Bayesian Estimation of Multidimensional Latent Variable Models

Author

Lecture 8

Today’s Lecture Objectives

  1. Show how to estimate multidimensional latent variable models using MCMC (Stan)
  2. Describe why Stan needs to use the Cholesky decomposition for covariance matrices of latent variables

Example Data: Simulated Two Dimensions

Today we will be using the simulated data we started class with and used in Lecture 7

  • 10 items
  • 1000 examinees
  • 2 dimensions
  • Both continuous(for CFA) and categorical data (for IRT)
  • Q-matrix:
Qmatrix
       theta1 theta2
item1       1      0
item2       1      0
item3       1      0
item4       1      0
item5       1      0
item6       0      1
item7       0      1
item8       0      1
item9       0      1
item10      0      1

Our Example: Multivariate Normal Distribution

For our example, we will assume the set of traits follows a multivariate normal distribution

\[ f\left(\boldsymbol{\theta}_p \right) = \left(2 \pi \right)^{-\frac{D}{2}} \det\left(\boldsymbol{\Sigma}_\theta \right)^{-\frac{1}{2}}\exp\left[-\frac{1}{2}\left(\boldsymbol{\theta}_p - \boldsymbol{\mu}_\theta \right)^T\boldsymbol{\Sigma}_\theta^{-1}\left(\boldsymbol{\theta}_p - \boldsymbol{\mu}_\theta \right) \right] \] Where:

  • \(\pi \approx 3.14\)
  • \(D\) is the number of latent variables (dimensions)
  • \(\boldsymbol{\Sigma}_\theta\) is the covariance matrix of the latent variables
    • \(\boldsymbol{\Sigma}_\theta^{-1}\) is the inverse of the covariance matrix
  • \(\boldsymbol{\mu}_\theta\) is the mean vector of the latent variables
  • \(\det\left( \cdot\right)\) is the matrix determinant function
  • \(\left(\cdot \right)^T\) is the matrix transpose operator

Alternatively, we would specify \(\boldsymbol{\theta}_p \sim N_D\left( \boldsymbol{\mu}_\theta, \boldsymbol{\Sigma}_\theta \right)\); but, we cannot always estimate \(\boldsymbol{\mu}_\theta\) and \(\boldsymbol{\Sigma}_\theta\)

Observed Item Model

For the IRT analyses, we will use a two parameter logistic item response model where:

\[ P\left(Y_{pi} = 1 \mid \theta \right) = \frac{\exp(\mu_{i}+ \sum_{d=1}^D q_{id}\lambda_{id}\theta_{pd})}{1+\exp(\mu_{i}+ \sum_{d=1}^D q_{id}\lambda_{id}\theta_{pd})}\]

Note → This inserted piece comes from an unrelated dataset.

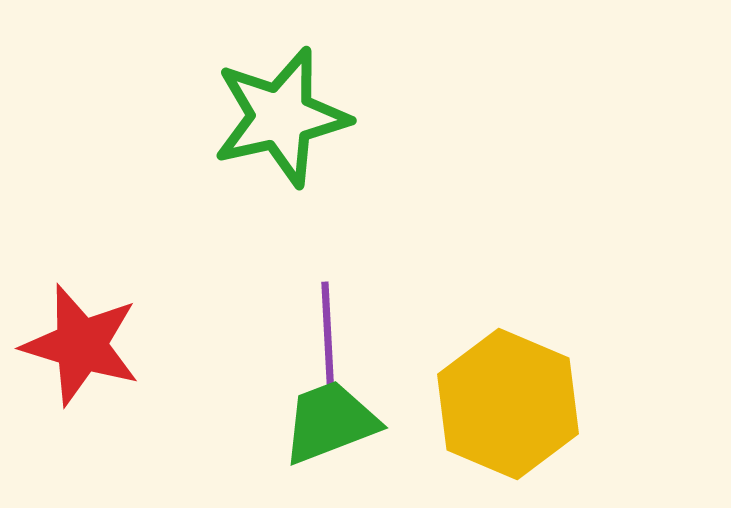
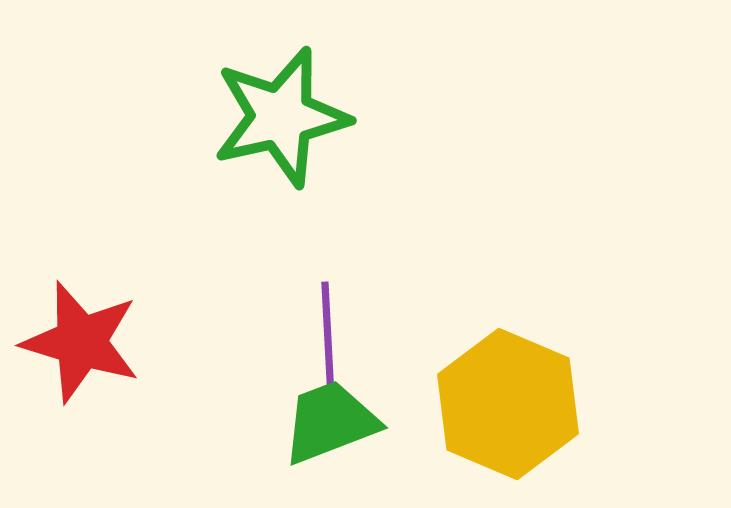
red star: moved 3 px up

For the CFA analyses, we will use a CFA model where:

\[ Y_{pi} = \mu_{i}+ \sum_{d=1}^D q_{id}\lambda_{id}\theta_{pd} + \epsilon_{pi}\]

Where:

  • \(Y_{pi}\) is the response of person \(p\) to item \(i\)
  • \(\theta_{pd}\) is the score of person \(p\) on dimension \(d\)
  • \(\mu_{i}\) is the intercept of item \(i\)
  • \(\lambda_{id}\) is the factor loading of item \(i\) on dimension \(d\)
  • \(q_{id}\) is the Q-matrix value for item \(i\) on dimension \(d\)
  • \(\epsilon_{pi}\) is the residual error of person \(p\) on item \(i\)
  • \(D\) is the number of dimensions
  • \(I\) is the number of items

Stan versus JAGS

Bayesian analyses can be implemented in many different software packages

  • I focus today on Stan (but I will leave JAGS code in the folder)
  • Stan:
    • Hamiltonian Monte Carlo (a more efficient type of Metropolis algorithm)
    • Can directly model continuous parameters only (no discrete parameters–DCMs/mixture models are harder)
    • Has two R interfaces
      • rstan – older and not developed as much, if at all, any longer
      • cmdstanr
    • Compiles the model to C++ code (so it is fast)
    • Has built-in LKJ prior for correlation matrices
  • JAGS
    • Uses a number of different sampling methods (Gibbs and Metropolis-Hastings based)
    • Slower than Stan (standalone executable)
    • Can model continuous and discrete parameters
    • Difficult to estimate models with standardized factors and correlations

LKJ Priors for Correlation Matrices

From Stan’s Functions Reference, for a correlation matrix \(\textbf{R}_\theta\)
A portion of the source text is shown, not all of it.